Whereas Blackwell was still comparatively severely limited in the form of the B100, B200 and GB200, Blackwell Ultra can now draw on the full with GB300. Nvidia has now presented the B300 GPU in detail for the first time.
![]() |
Source: Nvidia |
The B300 GPU, which is a further development of the B200 GPU based on the same GPU microarchitecture and which, as a dual die GPU, continues to connect two dies via a die-to-die link, can connect up to 288 Gibytes of HBM3e memory, which is 50 percent more than its predecessor. In order to be able to guarantee this expansion, 12 HBM3e chips are stacked instead of 8.

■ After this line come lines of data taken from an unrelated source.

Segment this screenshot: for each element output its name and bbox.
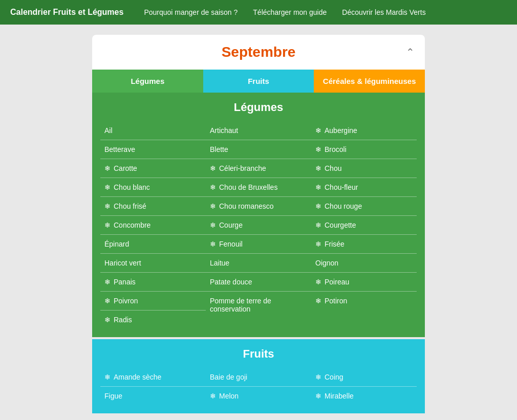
- nav-link-guide[interactable]: Télécharger mon guide: [253, 8, 327, 16]
- item-label: Amande sèche: [114, 373, 161, 381]
- snowflake-icon: ❄: [104, 316, 111, 324]
- item-label: Artichaut: [210, 126, 238, 135]
- item-label: Blette: [210, 145, 228, 153]
- top-nav: Calendrier Fruits et Légumes Pourquoi ma…: [0, 0, 517, 25]
- snowflake-icon: ❄: [104, 373, 111, 381]
- list-item: ❄Concombre: [100, 216, 206, 235]
- tab-fruits[interactable]: Fruits: [203, 70, 314, 93]
- nav-links: Pourquoi manger de saison ? Télécharger …: [144, 8, 425, 16]
- item-label: Chou romanesco: [219, 202, 274, 210]
- col-2: ❄Coing❄Mirabelle: [311, 368, 417, 405]
- item-label: Chou: [325, 164, 341, 172]
- list-item: ❄Coing: [311, 368, 417, 387]
- item-label: Panais: [114, 278, 136, 286]
- list-item: Épinard: [100, 235, 206, 254]
- tab-legumes[interactable]: Légumes: [92, 70, 203, 93]
- snowflake-icon: ❄: [210, 240, 216, 248]
- list-item: Ail: [100, 121, 206, 140]
- list-item: ❄Carotte: [100, 159, 206, 178]
- snowflake-icon: ❄: [315, 126, 321, 135]
- main-container: Septembre ⌃ Légumes Fruits Céréales & lé…: [92, 25, 425, 420]
- item-label: Ail: [104, 126, 113, 135]
- snowflake-icon: ❄: [210, 202, 216, 210]
- legumes-grid: AilBetterave❄Carotte❄Chou blanc❄Chou fri…: [100, 121, 417, 329]
- snowflake-icon: ❄: [104, 202, 111, 210]
- snowflake-icon: ❄: [315, 392, 321, 400]
- list-item: ❄Chou de Bruxelles: [206, 178, 311, 197]
- list-item: ❄Chou-fleur: [311, 178, 417, 197]
- item-label: Poireau: [325, 278, 349, 286]
- legumes-section-title: Légumes: [100, 101, 417, 114]
- tabs-row: Légumes Fruits Céréales & légumineuses: [92, 70, 425, 93]
- item-label: Brocoli: [325, 145, 347, 153]
- list-item: Pomme de terre de conservation: [206, 292, 311, 318]
- list-item: ❄Chou rouge: [311, 197, 417, 216]
- list-item: Haricot vert: [100, 254, 206, 273]
- item-label: Potiron: [325, 297, 347, 305]
- list-item: ❄Courge: [206, 216, 311, 235]
- fruits-grid: ❄Amande sècheFigueBaie de goji❄Melon❄Coi…: [100, 368, 417, 405]
- item-label: Chou rouge: [325, 202, 362, 210]
- nav-link-mardis[interactable]: Découvrir les Mardis Verts: [342, 8, 425, 16]
- fruits-section-title: Fruits: [100, 347, 417, 361]
- snowflake-icon: ❄: [104, 221, 111, 229]
- col-1: ArtichautBlette❄Céleri-branche❄Chou de B…: [206, 121, 311, 329]
- item-label: Chou frisé: [114, 202, 146, 210]
- item-label: Mirabelle: [325, 392, 354, 400]
- list-item: ❄Panais: [100, 273, 206, 292]
- list-item: ❄Amande sèche: [100, 368, 206, 387]
- item-label: Frisée: [325, 240, 344, 248]
- item-label: Concombre: [114, 221, 150, 229]
- list-item: Betterave: [100, 140, 206, 159]
- item-label: Patate douce: [210, 278, 252, 286]
- list-item: ❄Poivron: [100, 292, 206, 311]
- list-item: ❄Aubergine: [311, 121, 417, 140]
- item-label: Baie de goji: [210, 373, 247, 381]
- col-0: ❄Amande sècheFigue: [100, 368, 206, 405]
- list-item: ❄Mirabelle: [311, 387, 417, 405]
- list-item: Blette: [206, 140, 311, 159]
- list-item: ❄Fenouil: [206, 235, 311, 254]
- item-label: Courge: [219, 221, 243, 229]
- snowflake-icon: ❄: [104, 297, 111, 305]
- list-item: ❄Chou frisé: [100, 197, 206, 216]
- list-item: Figue: [100, 387, 206, 405]
- snowflake-icon: ❄: [315, 373, 321, 381]
- item-label: Poivron: [114, 297, 138, 305]
- item-label: Carotte: [114, 164, 137, 172]
- item-label: Courgette: [325, 221, 356, 229]
- item-label: Figue: [104, 392, 122, 400]
- list-item: Baie de goji: [206, 368, 311, 387]
- item-label: Coing: [325, 373, 343, 381]
- item-label: Betterave: [104, 145, 135, 153]
- list-item: ❄Chou: [311, 159, 417, 178]
- list-item: Laitue: [206, 254, 311, 273]
- snowflake-icon: ❄: [104, 278, 111, 286]
- list-item: ❄Chou romanesco: [206, 197, 311, 216]
- list-item: ❄Courgette: [311, 216, 417, 235]
- list-item: ❄Melon: [206, 387, 311, 405]
- col-2: ❄Aubergine❄Brocoli❄Chou❄Chou-fleur❄Chou …: [311, 121, 417, 329]
- chevron-up-icon[interactable]: ⌃: [406, 46, 415, 58]
- col-1: Baie de goji❄Melon: [206, 368, 311, 405]
- item-label: Céleri-branche: [219, 164, 266, 172]
- list-item: ❄Chou blanc: [100, 178, 206, 197]
- snowflake-icon: ❄: [104, 164, 111, 172]
- item-label: Aubergine: [325, 126, 357, 135]
- list-item: ❄Frisée: [311, 235, 417, 254]
- snowflake-icon: ❄: [315, 221, 321, 229]
- snowflake-icon: ❄: [315, 145, 321, 153]
- item-label: Laitue: [210, 259, 229, 267]
- snowflake-icon: ❄: [315, 183, 321, 191]
- tab-cereales[interactable]: Céréales & légumineuses: [314, 70, 425, 93]
- snowflake-icon: ❄: [210, 164, 216, 172]
- list-item: ❄Brocoli: [311, 140, 417, 159]
- col-0: AilBetterave❄Carotte❄Chou blanc❄Chou fri…: [100, 121, 206, 329]
- item-label: Oignon: [315, 259, 338, 267]
- snowflake-icon: ❄: [315, 278, 321, 286]
- snowflake-icon: ❄: [210, 221, 216, 229]
- list-item: Oignon: [311, 254, 417, 273]
- item-label: Melon: [219, 392, 239, 400]
- item-label: Chou blanc: [114, 183, 150, 191]
- nav-link-saison[interactable]: Pourquoi manger de saison ?: [144, 8, 238, 16]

- 15 PetaFLOPS for FP4 Dense and 30 PetaFLOPS for FP4 Sparsity
- 1.5x FP4 inferencing performance compared to Blackwell
- Optimized for AI inferencing and AI reasoning models
- Eight HBM3e stacks with 12 HBM3e chips each
- 288 instead of 192 gibytes of HBM3e memory
- PCI Express 6.0 instead of PCI Express 5.0
- 1,400 instead of 1,200 watts
The B300 graphics processor celebrates its premiere in the GB300 NVL72 supercomputer, which combines a total of 72 Blackwell Ultra GPUs and 36 Grace CPUs in a server cabinet with 36 racks.

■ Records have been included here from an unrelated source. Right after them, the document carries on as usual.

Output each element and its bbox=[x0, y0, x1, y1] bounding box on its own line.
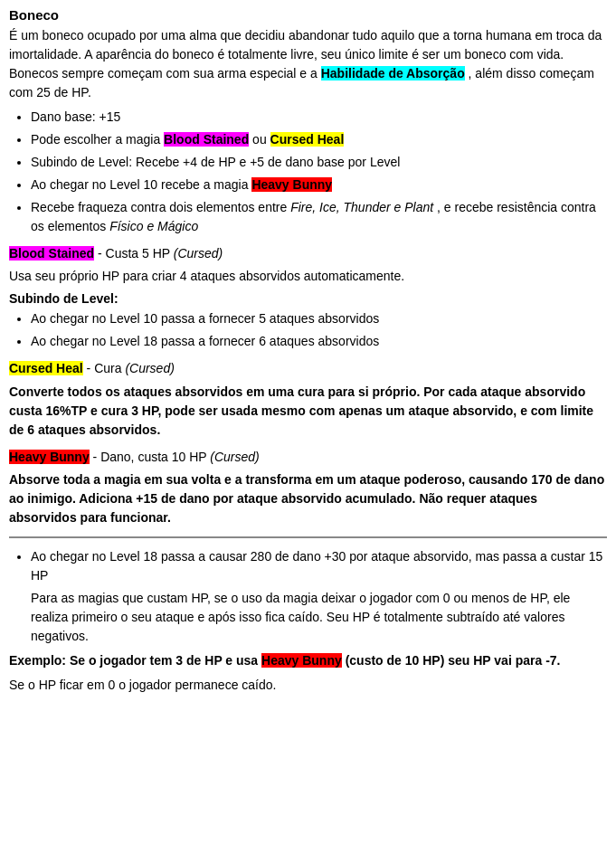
blood-stained-title: Blood Stained bbox=[9, 246, 94, 261]
heavy-bunny-title-line: Heavy Bunny - Dano, custa 10 HP (Cursed) bbox=[9, 447, 607, 467]
bullet5-italic1: Fire, Ice, Thunder e Plant bbox=[290, 200, 433, 214]
list-item: Ao chegar no Level 18 passa a fornecer 6… bbox=[31, 332, 607, 351]
heavy-bunny-desc: Absorve toda a magia em sua volta e a tr… bbox=[9, 470, 607, 527]
example-pre: Exemplo: Se o jogador tem 3 de HP e usa bbox=[9, 653, 258, 668]
blood-stained-subheading: Subindo de Level: bbox=[9, 291, 607, 306]
list-item: Ao chegar no Level 10 recebe a magia Hea… bbox=[31, 175, 607, 194]
intro-paragraph: É um boneco ocupado por uma alma que dec… bbox=[9, 26, 607, 102]
blood-stained-title-line: Blood Stained - Custa 5 HP (Cursed) bbox=[9, 243, 607, 263]
bottom-section: Ao chegar no Level 18 passa a causar 280… bbox=[9, 547, 607, 695]
blood-stained-cost: - Custa 5 HP bbox=[98, 246, 174, 261]
blood-stained-inline: Blood Stained bbox=[164, 132, 249, 147]
bullet2-pre: Pode escolher a magia bbox=[31, 132, 160, 147]
heavy-bunny-section: Heavy Bunny - Dano, custa 10 HP (Cursed)… bbox=[9, 447, 607, 527]
bullet2-mid: ou bbox=[252, 132, 270, 147]
cursed-heal-title: Cursed Heal bbox=[9, 361, 83, 375]
page-container: Boneco É um boneco ocupado por uma alma … bbox=[9, 7, 607, 695]
page-title: Boneco bbox=[9, 7, 607, 23]
bullet1-text: Dano base: +15 bbox=[31, 109, 120, 124]
heavy-bunny-title: Heavy Bunny bbox=[9, 450, 90, 464]
example-end: (custo de 10 HP) seu HP vai para -7. bbox=[346, 653, 561, 668]
heavy-bunny-cost: - Dano, custa 10 HP bbox=[93, 450, 211, 464]
section-divider bbox=[9, 536, 607, 538]
bottom-bullet-list: Ao chegar no Level 18 passa a causar 280… bbox=[31, 547, 607, 585]
bullet5-italic2: Físico e Mágico bbox=[109, 219, 198, 233]
cursed-heal-cost: - Cura bbox=[87, 361, 126, 375]
bullet4-pre: Ao chegar no Level 10 recebe a magia bbox=[31, 177, 249, 192]
blood-stained-type: (Cursed) bbox=[174, 246, 223, 261]
example-text: Exemplo: Se o jogador tem 3 de HP e usa … bbox=[9, 651, 607, 670]
bullet5-pre: Recebe fraqueza contra dois elementos en… bbox=[31, 200, 290, 214]
main-bullet-list: Dano base: +15 Pode escolher a magia Blo… bbox=[31, 108, 607, 236]
bullet3-text: Subindo de Level: Recebe +4 de HP e +5 d… bbox=[31, 155, 400, 169]
note-text: Para as magias que custam HP, se o uso d… bbox=[31, 589, 607, 646]
list-item: Subindo de Level: Recebe +4 de HP e +5 d… bbox=[31, 153, 607, 172]
heavy-bunny-example-highlight: Heavy Bunny bbox=[261, 653, 342, 668]
cursed-heal-desc: Converte todos os ataques absorvidos em … bbox=[9, 383, 607, 440]
list-item: Ao chegar no Level 10 passa a fornecer 5… bbox=[31, 309, 607, 328]
list-item: Dano base: +15 bbox=[31, 108, 607, 127]
cursed-heal-title-line: Cursed Heal - Cura (Cursed) bbox=[9, 358, 607, 378]
list-item: Pode escolher a magia Blood Stained ou C… bbox=[31, 130, 607, 149]
list-item: Ao chegar no Level 18 passa a causar 280… bbox=[31, 547, 607, 585]
cursed-heal-type: (Cursed) bbox=[125, 361, 174, 375]
blood-stained-subbullets: Ao chegar no Level 10 passa a fornecer 5… bbox=[31, 309, 607, 351]
cursed-heal-section: Cursed Heal - Cura (Cursed) Converte tod… bbox=[9, 358, 607, 439]
heavy-bunny-type: (Cursed) bbox=[210, 450, 259, 464]
list-item: Recebe fraqueza contra dois elementos en… bbox=[31, 198, 607, 236]
blood-stained-desc: Usa seu próprio HP para criar 4 ataques … bbox=[9, 267, 607, 286]
blood-stained-section: Blood Stained - Custa 5 HP (Cursed) Usa … bbox=[9, 243, 607, 351]
cursed-heal-inline: Cursed Heal bbox=[270, 132, 345, 147]
heavy-bunny-inline: Heavy Bunny bbox=[251, 177, 332, 192]
final-note: Se o HP ficar em 0 o jogador permanece c… bbox=[9, 676, 607, 695]
habilidade-highlight: Habilidade de Absorção bbox=[321, 66, 465, 81]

Nvidia Blackwell Ultra with 784 GiByte for the first time in the desktop PC
Even if the B300 graphics processor is still not a fully developed one, as a pure GPU solution it can now consume 1,200 watts (B300) instead of 1,000 watts (B200) and as a superchip with Grace CPU it can now consume 1,400 watts (GB300) instead of 1,200 watts (GB200). Nvidia is positioning Blackwell Ultra wider in comparison to Blackwell and promises to be able to deliver up to 50 percent more FP4 performance.
Blackwell Ultra compared to Blackwell an upgrade from PCIe 5.0 to PCIe 6.0, which results in an increased bandwidth from 128 GiB/s to 256 GiB/s. In terms of numbers, this reads as follows.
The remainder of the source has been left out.